_Work order_
The response must contain all of the entries, each one repeated exactly.

--- START ---

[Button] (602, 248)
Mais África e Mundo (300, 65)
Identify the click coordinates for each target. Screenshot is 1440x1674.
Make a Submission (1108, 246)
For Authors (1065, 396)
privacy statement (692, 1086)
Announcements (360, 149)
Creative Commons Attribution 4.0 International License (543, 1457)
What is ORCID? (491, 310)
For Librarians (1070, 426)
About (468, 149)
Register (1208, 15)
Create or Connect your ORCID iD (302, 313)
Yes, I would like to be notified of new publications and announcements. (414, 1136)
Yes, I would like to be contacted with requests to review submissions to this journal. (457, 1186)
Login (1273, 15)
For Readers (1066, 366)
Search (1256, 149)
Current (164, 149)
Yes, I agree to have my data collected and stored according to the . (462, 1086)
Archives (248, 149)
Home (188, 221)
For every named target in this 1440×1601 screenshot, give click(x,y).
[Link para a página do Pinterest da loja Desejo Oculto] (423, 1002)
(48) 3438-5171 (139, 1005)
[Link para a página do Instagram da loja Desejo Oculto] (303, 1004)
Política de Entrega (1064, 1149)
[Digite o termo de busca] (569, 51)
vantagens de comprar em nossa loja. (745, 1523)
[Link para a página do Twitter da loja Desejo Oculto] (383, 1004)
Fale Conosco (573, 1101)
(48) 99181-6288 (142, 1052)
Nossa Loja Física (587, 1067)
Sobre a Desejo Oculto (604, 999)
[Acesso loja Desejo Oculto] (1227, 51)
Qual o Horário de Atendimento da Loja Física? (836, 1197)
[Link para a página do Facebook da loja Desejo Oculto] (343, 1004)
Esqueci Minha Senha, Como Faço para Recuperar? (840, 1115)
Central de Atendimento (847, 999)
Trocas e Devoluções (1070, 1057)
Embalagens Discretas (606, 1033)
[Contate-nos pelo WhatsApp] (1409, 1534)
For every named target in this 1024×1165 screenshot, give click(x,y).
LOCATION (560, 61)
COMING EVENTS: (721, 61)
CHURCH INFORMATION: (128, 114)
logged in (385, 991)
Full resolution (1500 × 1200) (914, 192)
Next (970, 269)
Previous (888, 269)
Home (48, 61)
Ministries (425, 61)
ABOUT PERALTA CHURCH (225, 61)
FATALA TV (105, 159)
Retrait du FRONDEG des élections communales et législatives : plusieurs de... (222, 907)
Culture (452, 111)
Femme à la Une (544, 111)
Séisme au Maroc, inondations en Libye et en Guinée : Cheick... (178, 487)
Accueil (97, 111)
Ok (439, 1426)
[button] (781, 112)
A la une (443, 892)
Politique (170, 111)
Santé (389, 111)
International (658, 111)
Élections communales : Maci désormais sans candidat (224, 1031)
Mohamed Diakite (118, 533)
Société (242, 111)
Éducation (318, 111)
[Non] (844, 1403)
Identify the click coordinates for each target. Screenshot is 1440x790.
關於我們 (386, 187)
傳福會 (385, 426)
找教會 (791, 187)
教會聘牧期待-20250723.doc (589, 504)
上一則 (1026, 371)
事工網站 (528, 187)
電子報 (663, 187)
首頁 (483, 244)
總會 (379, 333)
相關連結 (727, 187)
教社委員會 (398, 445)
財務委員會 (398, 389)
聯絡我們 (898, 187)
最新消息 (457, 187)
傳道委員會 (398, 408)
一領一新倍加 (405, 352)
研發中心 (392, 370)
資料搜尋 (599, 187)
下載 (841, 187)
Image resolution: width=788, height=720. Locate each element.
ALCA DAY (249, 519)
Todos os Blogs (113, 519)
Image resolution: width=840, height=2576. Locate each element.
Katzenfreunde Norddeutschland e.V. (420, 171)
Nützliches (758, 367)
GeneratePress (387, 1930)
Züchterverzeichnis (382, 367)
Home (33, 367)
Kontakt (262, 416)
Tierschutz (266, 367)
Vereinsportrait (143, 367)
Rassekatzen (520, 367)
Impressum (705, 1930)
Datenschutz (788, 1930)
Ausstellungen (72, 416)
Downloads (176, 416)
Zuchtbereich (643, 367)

--- END ---

_Your solution_
[Button] (602, 248)
Mais África e Mundo (300, 65)
Identify the click coordinates for each target. Screenshot is 1440x1674.
Make a Submission (1108, 246)
For Authors (1065, 396)
privacy statement (692, 1086)
Announcements (360, 149)
Creative Commons Attribution 4.0 International License (543, 1457)
What is ORCID? (491, 310)
For Librarians (1070, 426)
About (468, 149)
Register (1208, 15)
Create or Connect your ORCID iD (302, 313)
Yes, I would like to be notified of new publications and announcements. (414, 1136)
Yes, I would like to be contacted with requests to review submissions to this journal. (457, 1186)
Login (1273, 15)
For Readers (1066, 366)
Search (1256, 149)
Current (164, 149)
Yes, I agree to have my data collected and stored according to the . (462, 1086)
Archives (248, 149)
Home (188, 221)
For every named target in this 1440×1601 screenshot, give click(x,y).
[Link para a página do Pinterest da loja Desejo Oculto] (423, 1002)
(48) 3438-5171 (139, 1005)
[Link para a página do Instagram da loja Desejo Oculto] (303, 1004)
Política de Entrega (1064, 1149)
[Digite o termo de busca] (569, 51)
vantagens de comprar em nossa loja. (745, 1523)
[Link para a página do Twitter da loja Desejo Oculto] (383, 1004)
Fale Conosco (573, 1101)
(48) 99181-6288 (142, 1052)
Nossa Loja Física (587, 1067)
Sobre a Desejo Oculto (604, 999)
[Acesso loja Desejo Oculto] (1227, 51)
Qual o Horário de Atendimento da Loja Física? (836, 1197)
[Link para a página do Facebook da loja Desejo Oculto] (343, 1004)
Esqueci Minha Senha, Como Faço para Recuperar? (840, 1115)
Central de Atendimento (847, 999)
Trocas e Devoluções (1070, 1057)
Embalagens Discretas (606, 1033)
[Contate-nos pelo WhatsApp] (1409, 1534)
For every named target in this 1024×1165 screenshot, give click(x,y).
LOCATION (560, 61)
COMING EVENTS: (721, 61)
CHURCH INFORMATION: (128, 114)
logged in (385, 991)
Full resolution (1500 × 1200) (914, 192)
Next (970, 269)
Previous (888, 269)
Home (48, 61)
Ministries (425, 61)
ABOUT PERALTA CHURCH (225, 61)
FATALA TV (105, 159)
Retrait du FRONDEG des élections communales et législatives : plusieurs de... (222, 907)
Culture (452, 111)
Femme à la Une (544, 111)
Séisme au Maroc, inondations en Libye et en Guinée : Cheick... (178, 487)
Accueil (97, 111)
Ok (439, 1426)
[button] (781, 112)
A la une (443, 892)
Politique (170, 111)
Santé (389, 111)
International (658, 111)
Élections communales : Maci désormais sans candidat (224, 1031)
Mohamed Diakite (118, 533)
Société (242, 111)
Éducation (318, 111)
[Non] (844, 1403)
Identify the click coordinates for each target. Screenshot is 1440x790.
關於我們 (386, 187)
傳福會 (385, 426)
找教會 (791, 187)
教會聘牧期待-20250723.doc (589, 504)
上一則 (1026, 371)
事工網站 (528, 187)
電子報 (663, 187)
首頁 (483, 244)
總會 (379, 333)
相關連結 (727, 187)
教社委員會 (398, 445)
財務委員會 (398, 389)
聯絡我們 (898, 187)
最新消息 (457, 187)
傳道委員會 (398, 408)
一領一新倍加 (405, 352)
研發中心 (392, 370)
資料搜尋 (599, 187)
下載 (841, 187)
Image resolution: width=788, height=720. Locate each element.
ALCA DAY (249, 519)
Todos os Blogs (113, 519)
Image resolution: width=840, height=2576. Locate each element.
Katzenfreunde Norddeutschland e.V. (420, 171)
Nützliches (758, 367)
GeneratePress (387, 1930)
Züchterverzeichnis (382, 367)
Home (33, 367)
Kontakt (262, 416)
Tierschutz (266, 367)
Vereinsportrait (143, 367)
Rassekatzen (520, 367)
Impressum (705, 1930)
Datenschutz (788, 1930)
Ausstellungen (72, 416)
Downloads (176, 416)
Zuchtbereich (643, 367)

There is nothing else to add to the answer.